● **Task prompt**
The line with "MENTIONS LÉGALES (642, 2522)" marks the first line to copy, and the line with "Historia (444, 280)" marks the last. Transcribe that stretch of the data below exactly, without pictures.

● **Task material**
━━━━━━━━

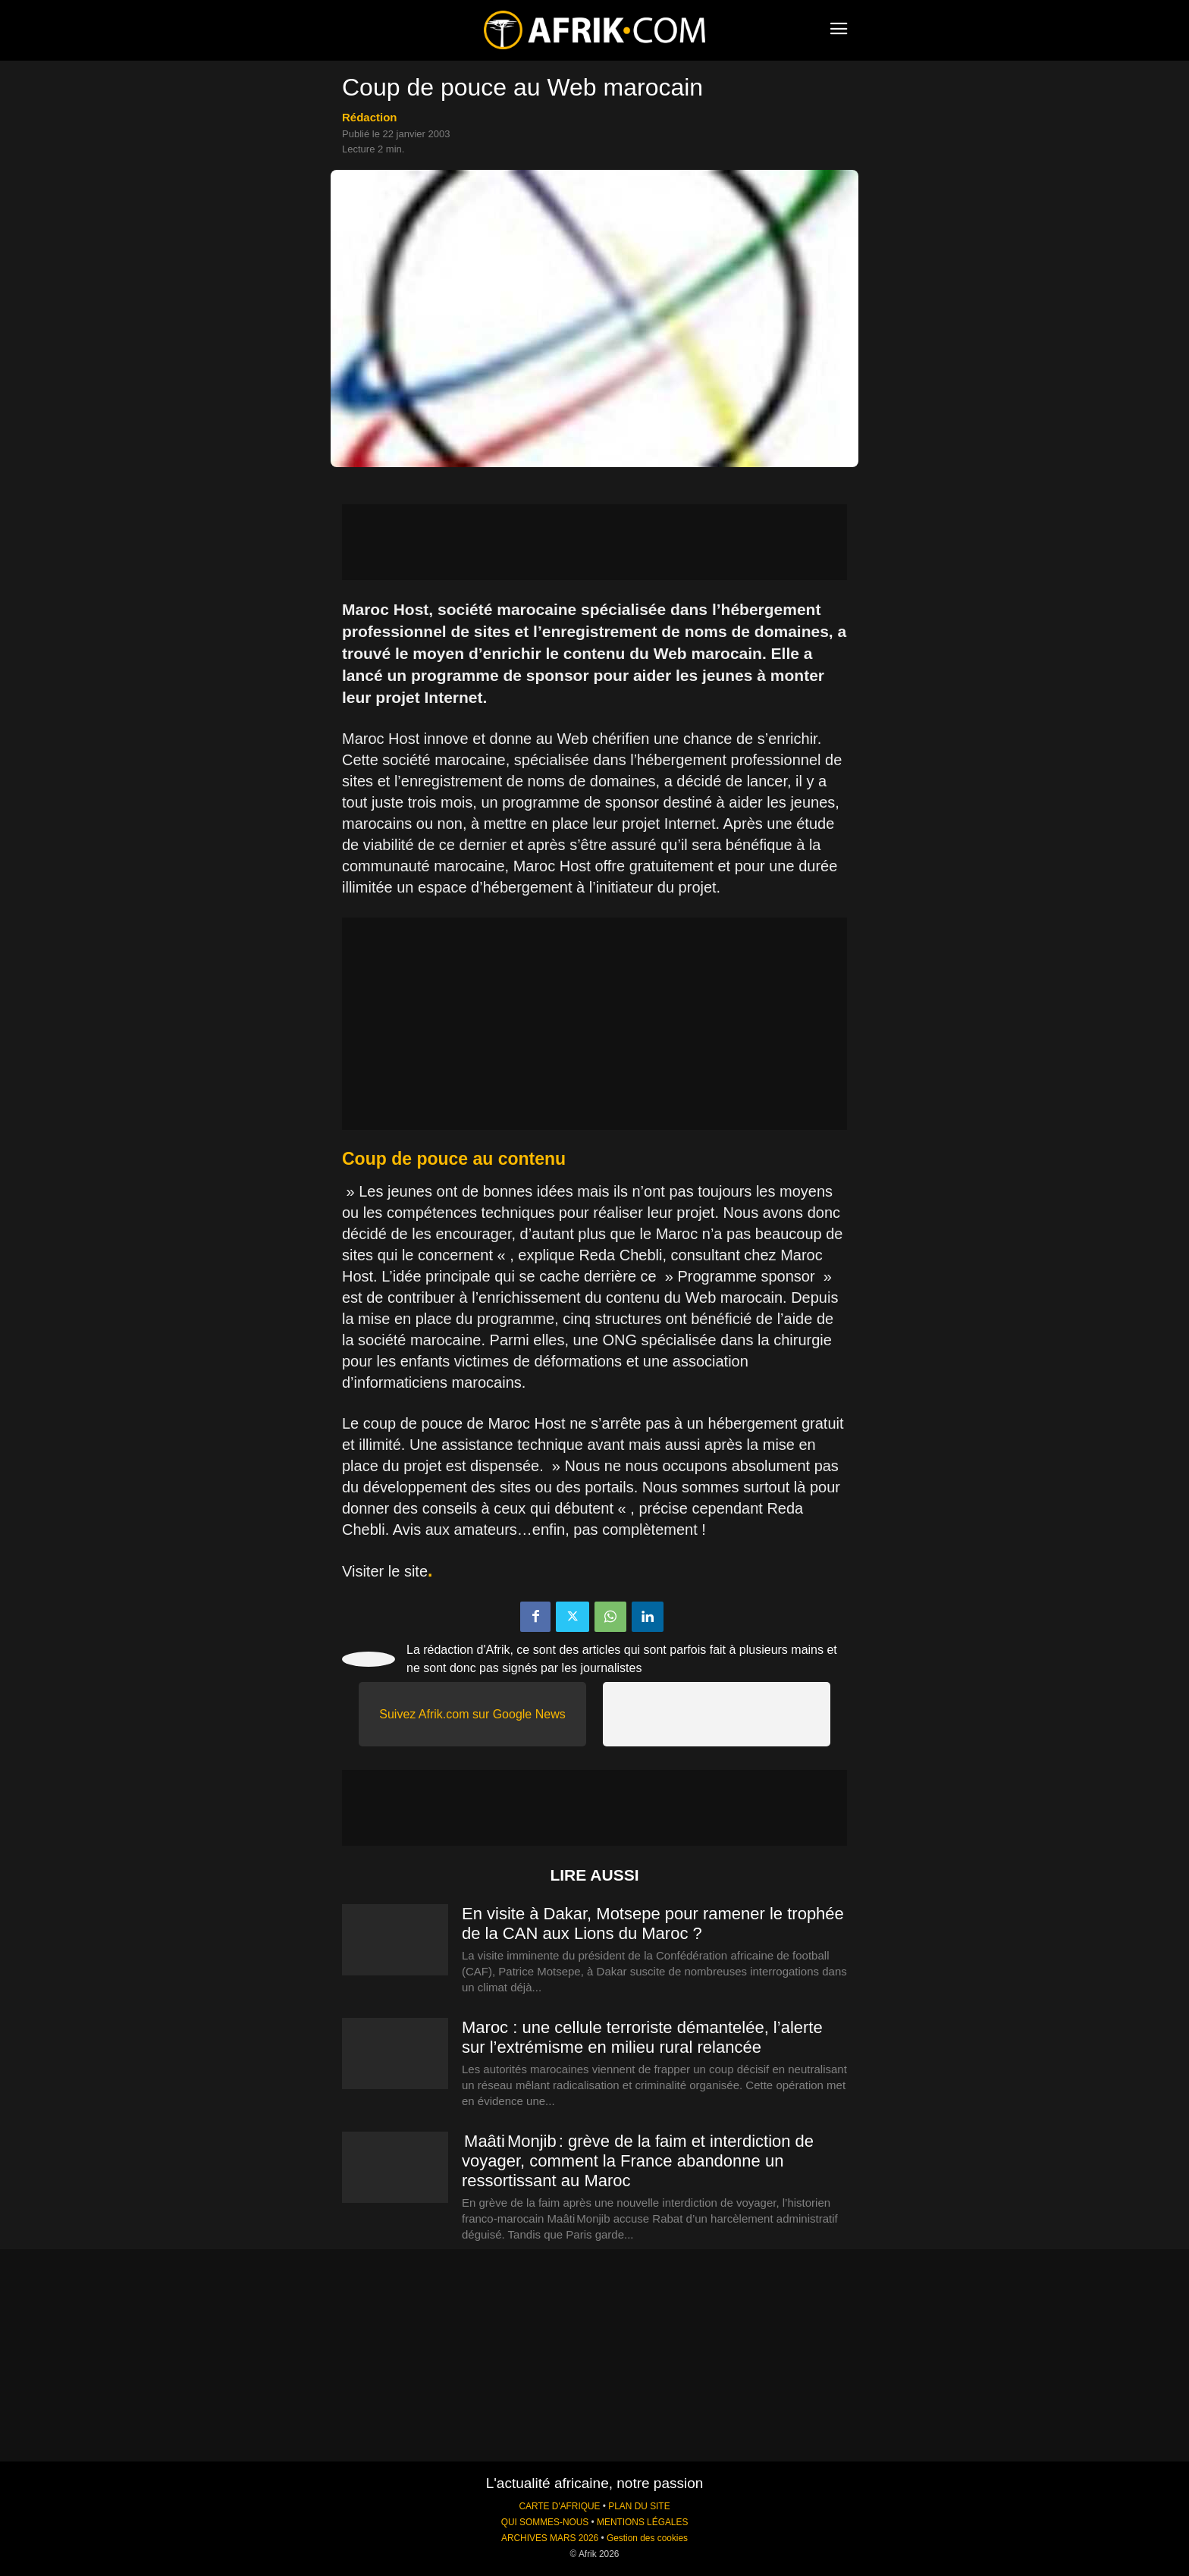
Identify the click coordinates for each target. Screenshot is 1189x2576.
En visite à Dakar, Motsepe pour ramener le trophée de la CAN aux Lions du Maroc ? (653, 1923)
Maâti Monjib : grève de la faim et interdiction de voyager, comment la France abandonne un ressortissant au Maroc (638, 2161)
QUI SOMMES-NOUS (545, 2522)
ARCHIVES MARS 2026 (549, 2538)
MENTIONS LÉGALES (642, 2522)
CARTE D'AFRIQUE (559, 2506)
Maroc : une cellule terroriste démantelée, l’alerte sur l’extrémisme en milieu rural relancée (642, 2037)
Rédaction (369, 117)
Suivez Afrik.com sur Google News (472, 1714)
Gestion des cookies (647, 2538)
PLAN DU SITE (639, 2506)
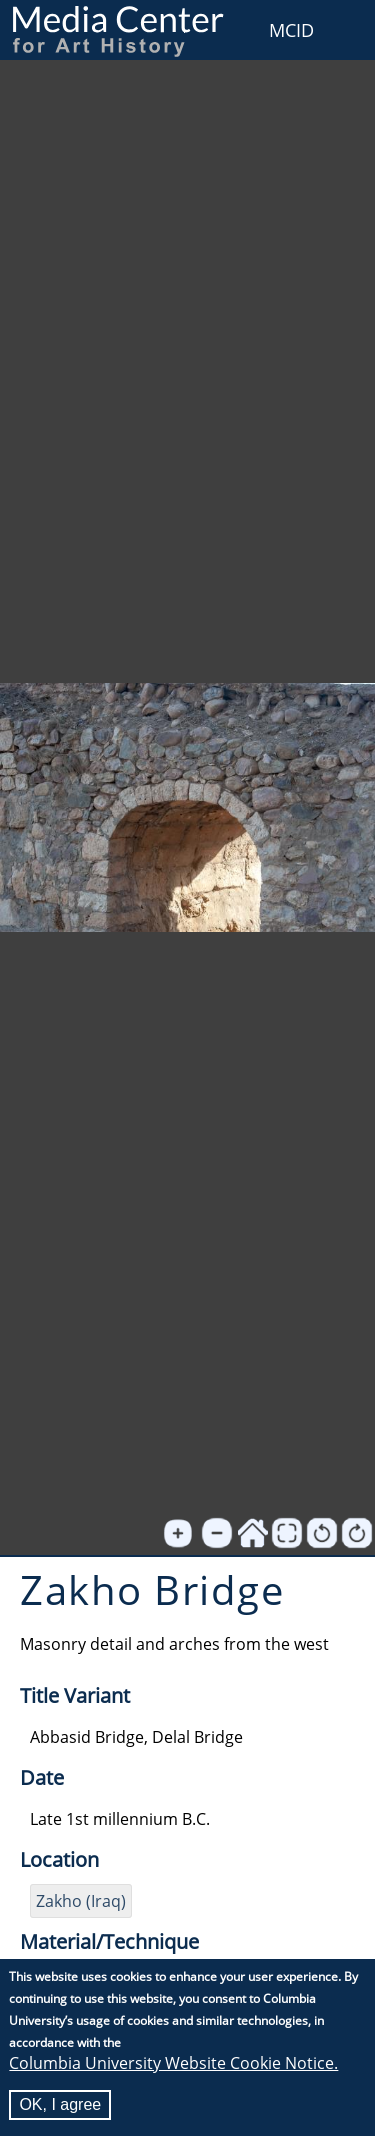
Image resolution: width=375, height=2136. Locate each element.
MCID (291, 30)
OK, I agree (60, 2104)
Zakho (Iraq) (81, 1901)
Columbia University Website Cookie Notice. (173, 2063)
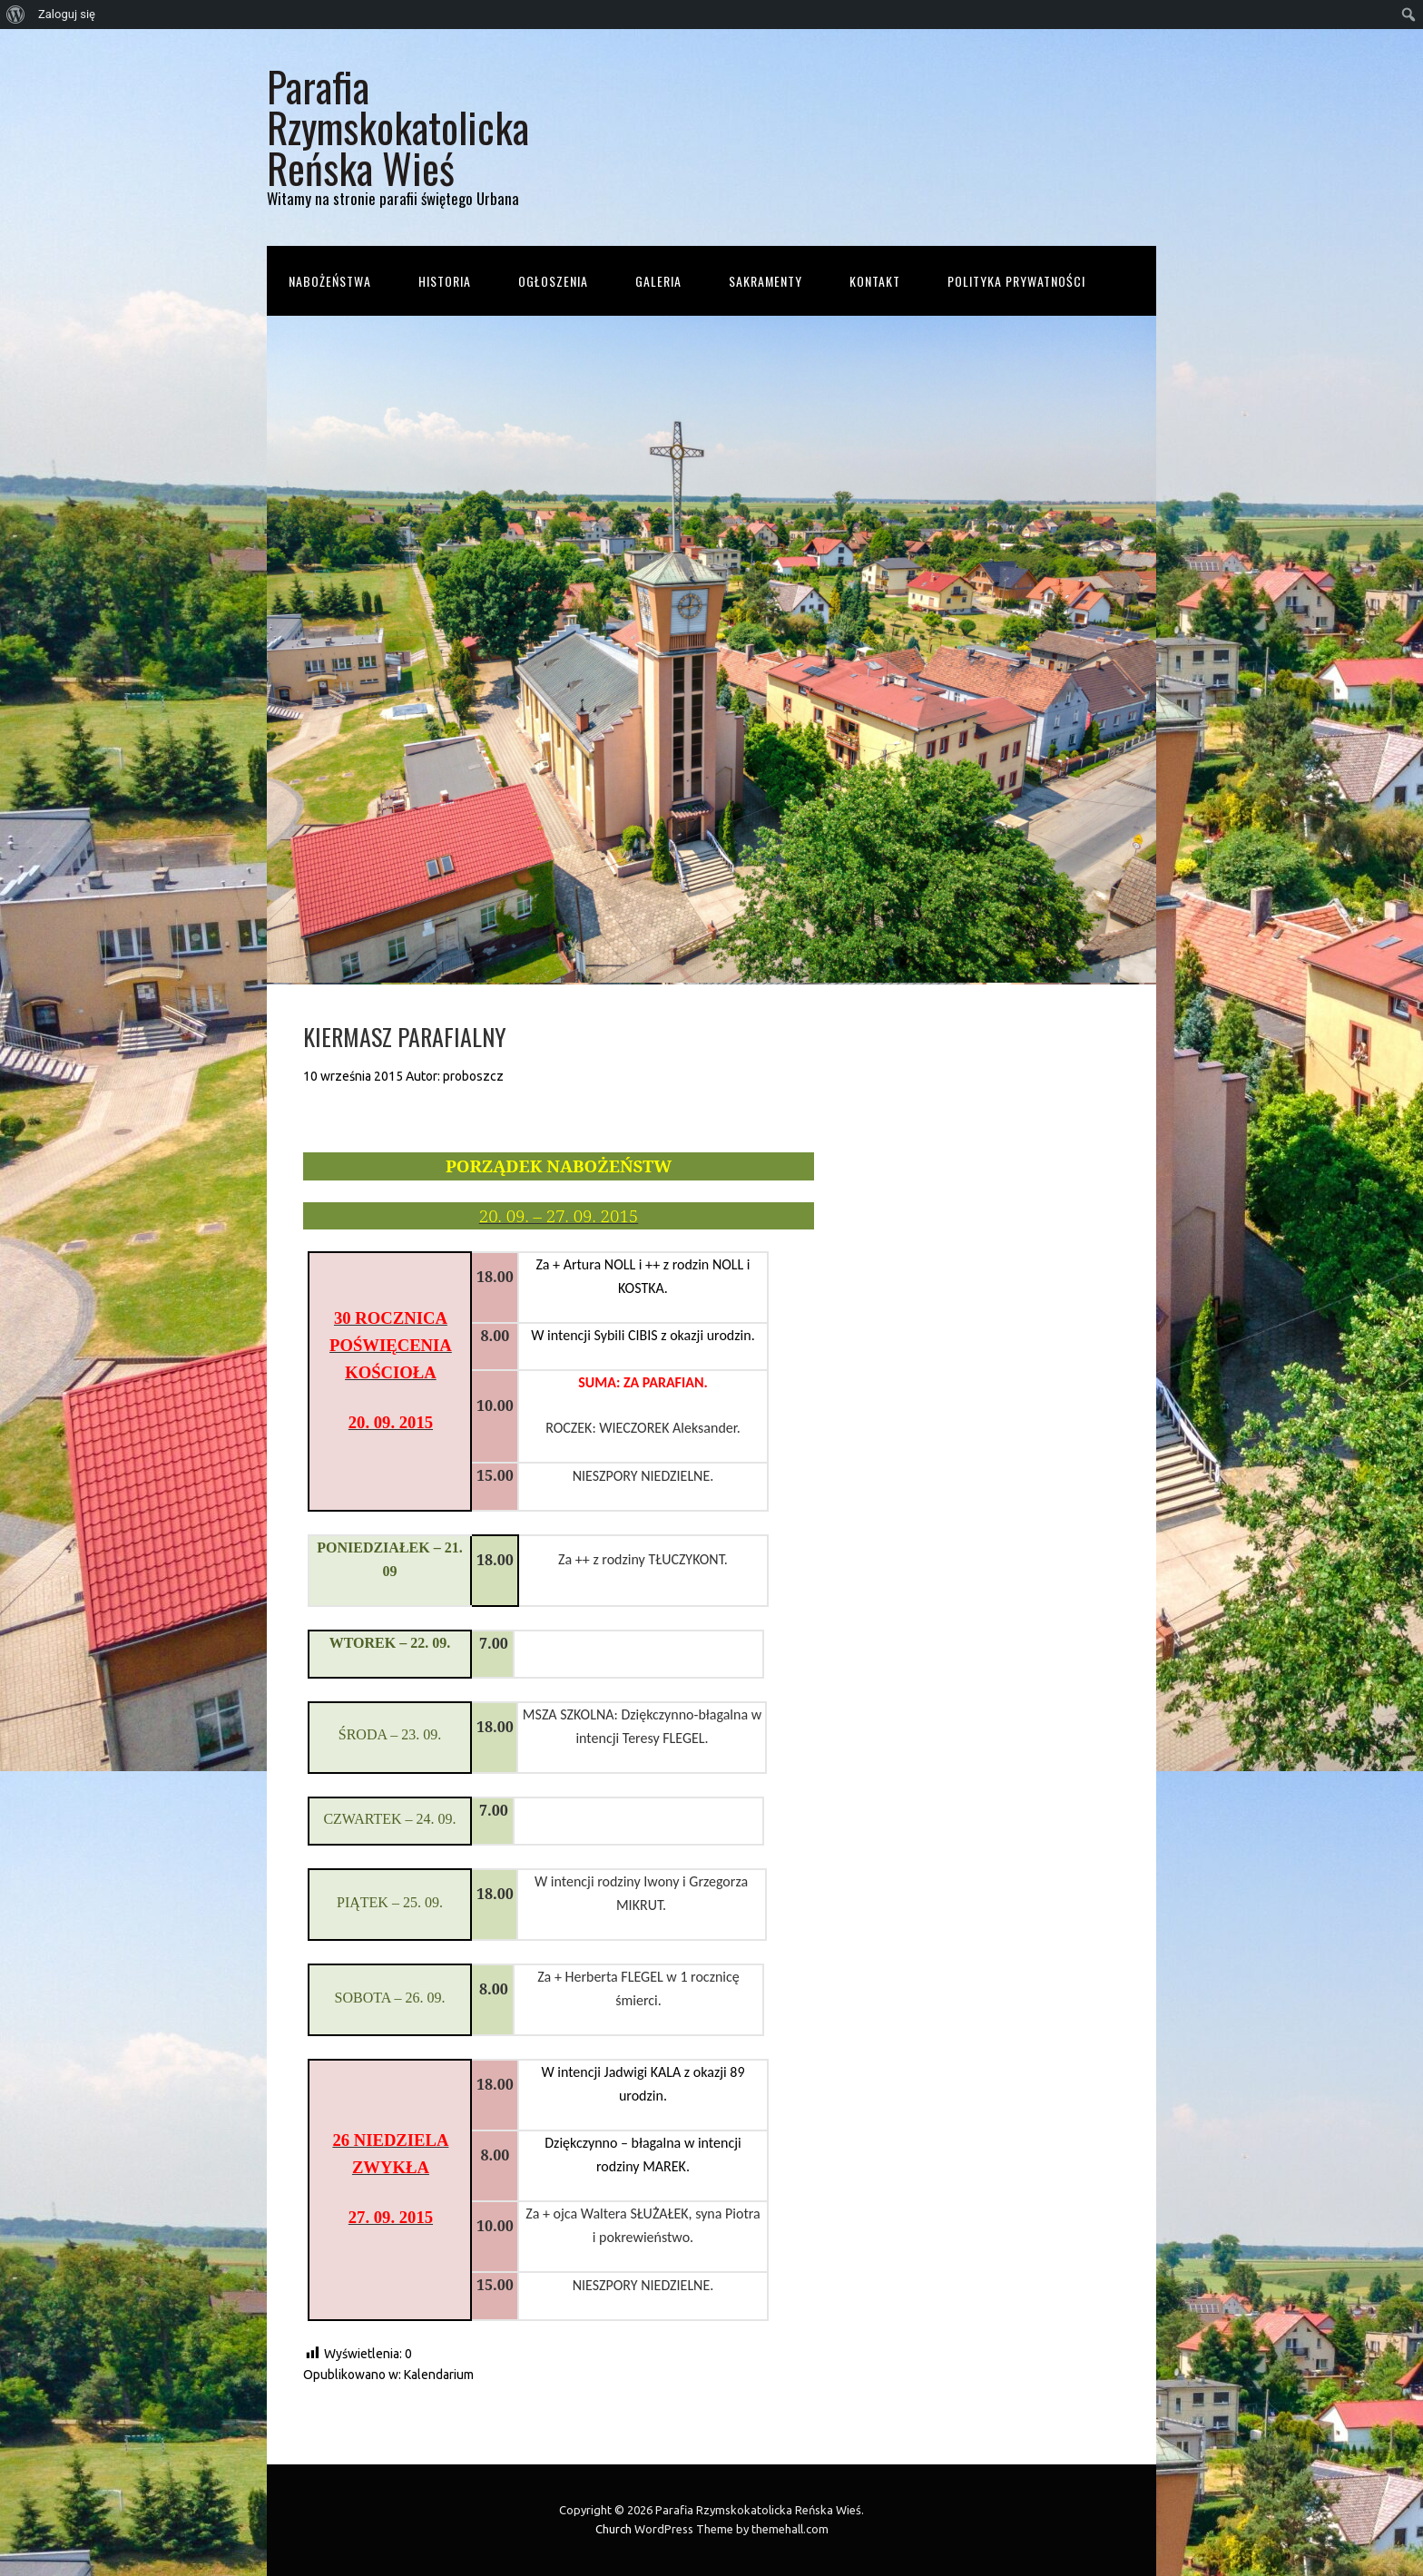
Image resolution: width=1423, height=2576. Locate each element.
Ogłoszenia (553, 280)
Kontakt (874, 280)
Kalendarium (439, 2374)
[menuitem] (16, 14)
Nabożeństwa (330, 280)
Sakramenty (765, 280)
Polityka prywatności (1016, 280)
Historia (444, 280)
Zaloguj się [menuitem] (66, 14)
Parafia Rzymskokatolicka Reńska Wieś (398, 126)
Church (613, 2528)
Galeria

━━━━━━━━

● **Response below**
MENTIONS LÉGALES (642, 2522)
CARTE D'AFRIQUE (559, 2506)
Maroc : une cellule terroriste démantelée, l’alerte sur l’extrémisme en milieu rural relancée (642, 2037)
Rédaction (369, 117)
Suivez Afrik.com sur Google News (472, 1714)
Gestion des cookies (647, 2538)
PLAN DU SITE (639, 2506)
Image resolution: width=375, height=2136. Locate each element.
MCID (291, 30)
OK, I agree (60, 2104)
Zakho (Iraq) (81, 1901)
Columbia University Website Cookie Notice. (173, 2063)
Image resolution: width=1423, height=2576. Locate each element.
Ogłoszenia (553, 280)
Kontakt (874, 280)
Kalendarium (439, 2374)
[menuitem] (16, 14)
Nabożeństwa (330, 280)
Sakramenty (765, 280)
Polityka prywatności (1016, 280)
Historia (444, 280)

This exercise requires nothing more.